_Saved entries_.

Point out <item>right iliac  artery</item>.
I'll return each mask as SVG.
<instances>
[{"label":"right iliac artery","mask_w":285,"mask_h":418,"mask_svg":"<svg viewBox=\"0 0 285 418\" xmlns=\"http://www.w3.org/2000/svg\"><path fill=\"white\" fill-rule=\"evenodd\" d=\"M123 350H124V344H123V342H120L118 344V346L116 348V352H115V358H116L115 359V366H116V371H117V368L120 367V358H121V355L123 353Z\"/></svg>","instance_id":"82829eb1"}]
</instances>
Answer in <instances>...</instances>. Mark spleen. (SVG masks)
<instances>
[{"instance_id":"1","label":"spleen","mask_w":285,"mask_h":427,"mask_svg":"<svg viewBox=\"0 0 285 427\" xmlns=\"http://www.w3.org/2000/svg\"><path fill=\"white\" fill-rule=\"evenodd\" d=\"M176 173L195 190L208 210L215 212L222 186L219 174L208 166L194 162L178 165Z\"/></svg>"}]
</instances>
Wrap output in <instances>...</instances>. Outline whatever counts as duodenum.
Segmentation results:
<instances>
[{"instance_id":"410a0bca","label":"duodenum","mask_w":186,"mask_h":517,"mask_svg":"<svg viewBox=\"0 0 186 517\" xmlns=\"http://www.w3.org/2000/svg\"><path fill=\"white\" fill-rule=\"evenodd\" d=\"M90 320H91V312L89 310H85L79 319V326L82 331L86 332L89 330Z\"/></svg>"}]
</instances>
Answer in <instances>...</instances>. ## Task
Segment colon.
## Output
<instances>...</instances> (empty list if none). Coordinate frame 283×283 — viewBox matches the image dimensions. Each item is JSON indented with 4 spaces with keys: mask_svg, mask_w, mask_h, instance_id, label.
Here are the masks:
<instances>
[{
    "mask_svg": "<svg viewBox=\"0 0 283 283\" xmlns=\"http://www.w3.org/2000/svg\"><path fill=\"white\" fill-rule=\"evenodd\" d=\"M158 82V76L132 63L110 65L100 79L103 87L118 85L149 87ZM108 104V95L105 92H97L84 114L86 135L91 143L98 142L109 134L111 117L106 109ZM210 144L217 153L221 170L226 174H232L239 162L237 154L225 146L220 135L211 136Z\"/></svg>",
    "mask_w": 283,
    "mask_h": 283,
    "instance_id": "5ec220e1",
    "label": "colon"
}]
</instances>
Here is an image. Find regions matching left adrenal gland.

==

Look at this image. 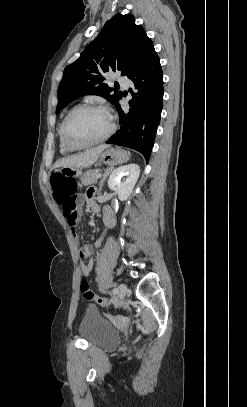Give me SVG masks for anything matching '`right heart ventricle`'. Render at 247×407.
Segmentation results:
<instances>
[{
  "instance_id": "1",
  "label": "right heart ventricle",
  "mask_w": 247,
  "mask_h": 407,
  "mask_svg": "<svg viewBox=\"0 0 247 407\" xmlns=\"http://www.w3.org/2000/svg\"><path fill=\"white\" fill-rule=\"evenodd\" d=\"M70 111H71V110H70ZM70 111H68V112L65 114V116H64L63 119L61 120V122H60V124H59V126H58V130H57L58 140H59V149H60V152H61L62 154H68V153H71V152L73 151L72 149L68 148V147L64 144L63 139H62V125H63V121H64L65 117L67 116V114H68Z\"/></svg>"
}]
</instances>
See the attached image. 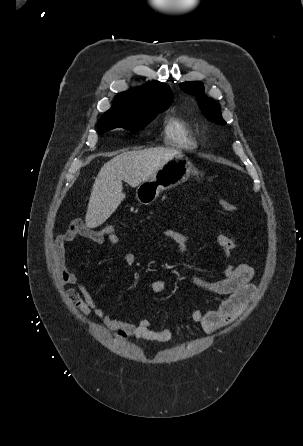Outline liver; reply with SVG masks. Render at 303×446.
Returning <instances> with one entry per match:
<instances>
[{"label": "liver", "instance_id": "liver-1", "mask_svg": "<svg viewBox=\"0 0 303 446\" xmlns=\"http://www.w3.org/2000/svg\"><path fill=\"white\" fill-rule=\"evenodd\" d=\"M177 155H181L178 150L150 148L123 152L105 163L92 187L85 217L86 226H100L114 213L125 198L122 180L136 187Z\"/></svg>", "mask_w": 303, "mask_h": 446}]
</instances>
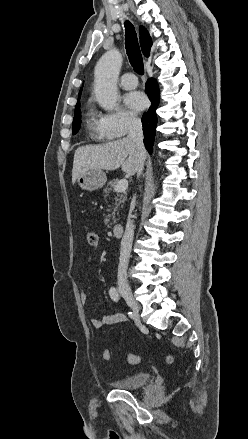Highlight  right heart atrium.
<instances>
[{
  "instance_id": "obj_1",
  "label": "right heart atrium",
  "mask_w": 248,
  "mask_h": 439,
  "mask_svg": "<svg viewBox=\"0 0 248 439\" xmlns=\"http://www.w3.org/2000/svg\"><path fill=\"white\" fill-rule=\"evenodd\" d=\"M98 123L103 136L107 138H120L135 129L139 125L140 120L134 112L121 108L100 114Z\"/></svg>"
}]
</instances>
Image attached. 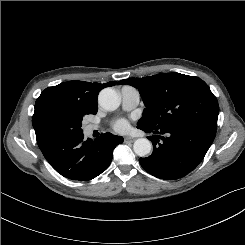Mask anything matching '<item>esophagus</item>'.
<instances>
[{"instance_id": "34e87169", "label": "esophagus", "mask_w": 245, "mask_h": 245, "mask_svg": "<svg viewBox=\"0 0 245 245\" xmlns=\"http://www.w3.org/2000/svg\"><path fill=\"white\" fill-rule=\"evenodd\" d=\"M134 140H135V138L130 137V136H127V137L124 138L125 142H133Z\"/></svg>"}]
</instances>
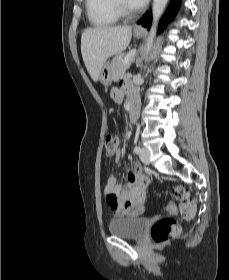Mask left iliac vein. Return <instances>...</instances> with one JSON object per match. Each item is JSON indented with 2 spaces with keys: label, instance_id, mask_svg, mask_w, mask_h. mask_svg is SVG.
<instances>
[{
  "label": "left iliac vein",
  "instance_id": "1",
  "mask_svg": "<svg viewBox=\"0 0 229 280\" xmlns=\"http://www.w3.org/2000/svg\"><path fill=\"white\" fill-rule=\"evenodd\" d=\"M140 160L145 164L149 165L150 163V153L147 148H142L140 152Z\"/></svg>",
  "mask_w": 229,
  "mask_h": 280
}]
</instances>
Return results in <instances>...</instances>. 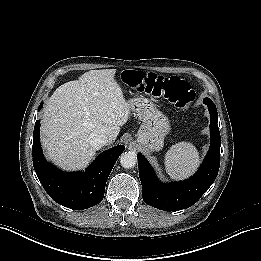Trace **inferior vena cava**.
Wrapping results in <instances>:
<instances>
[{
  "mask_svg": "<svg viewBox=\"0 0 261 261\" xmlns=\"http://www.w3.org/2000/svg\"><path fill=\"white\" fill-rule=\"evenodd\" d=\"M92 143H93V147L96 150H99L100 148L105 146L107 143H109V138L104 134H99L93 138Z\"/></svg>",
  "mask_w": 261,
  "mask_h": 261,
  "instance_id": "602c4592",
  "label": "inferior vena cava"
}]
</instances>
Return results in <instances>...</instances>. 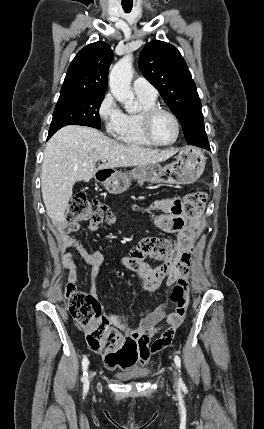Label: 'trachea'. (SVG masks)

_What is being asked_. What is needed is an exact copy of the lines above, from the one containing "Point out <item>right" through the one containing "Here is an image.", with nothing added.

_Exercise response_.
Point out <item>right iliac  artery</item>.
I'll return each mask as SVG.
<instances>
[{"label":"right iliac artery","mask_w":285,"mask_h":418,"mask_svg":"<svg viewBox=\"0 0 285 418\" xmlns=\"http://www.w3.org/2000/svg\"><path fill=\"white\" fill-rule=\"evenodd\" d=\"M123 350H124V344H123V342H120L118 344V346L116 348V352H115V358H116L115 359V366H116V371H117V368L120 367V358H121V355L123 353Z\"/></svg>","instance_id":"82829eb1"}]
</instances>
Answer in <instances>...</instances>. Mark spleen. (SVG masks)
<instances>
[{"instance_id":"1","label":"spleen","mask_w":285,"mask_h":427,"mask_svg":"<svg viewBox=\"0 0 285 427\" xmlns=\"http://www.w3.org/2000/svg\"><path fill=\"white\" fill-rule=\"evenodd\" d=\"M176 173L195 190L208 210L215 212L222 186L219 174L208 166L194 162L178 165Z\"/></svg>"}]
</instances>
Wrap output in <instances>...</instances>. Outline whatever counts as duodenum.
Segmentation results:
<instances>
[{"instance_id":"410a0bca","label":"duodenum","mask_w":186,"mask_h":517,"mask_svg":"<svg viewBox=\"0 0 186 517\" xmlns=\"http://www.w3.org/2000/svg\"><path fill=\"white\" fill-rule=\"evenodd\" d=\"M90 320H91V312L89 310H85L79 319V326L82 331L86 332L89 330Z\"/></svg>"}]
</instances>
Answer in <instances>...</instances>. ## Task
Segment colon.
## Output
<instances>...</instances> (empty list if none). Coordinate frame 283×283 — viewBox matches the image dimensions. Each item is JSON indented with 4 spaces with keys: mask_svg, mask_w, mask_h, instance_id, label.
Here are the masks:
<instances>
[{
    "mask_svg": "<svg viewBox=\"0 0 283 283\" xmlns=\"http://www.w3.org/2000/svg\"><path fill=\"white\" fill-rule=\"evenodd\" d=\"M158 82V76L132 63L110 65L100 79L103 87L118 85L149 87ZM108 104V95L105 92H97L84 114L86 135L91 143L98 142L109 134L111 117L106 109ZM210 144L217 153L221 170L226 174H232L239 162L237 154L225 146L220 135L211 136Z\"/></svg>",
    "mask_w": 283,
    "mask_h": 283,
    "instance_id": "5ec220e1",
    "label": "colon"
}]
</instances>
Here is an image. Find regions matching left adrenal gland.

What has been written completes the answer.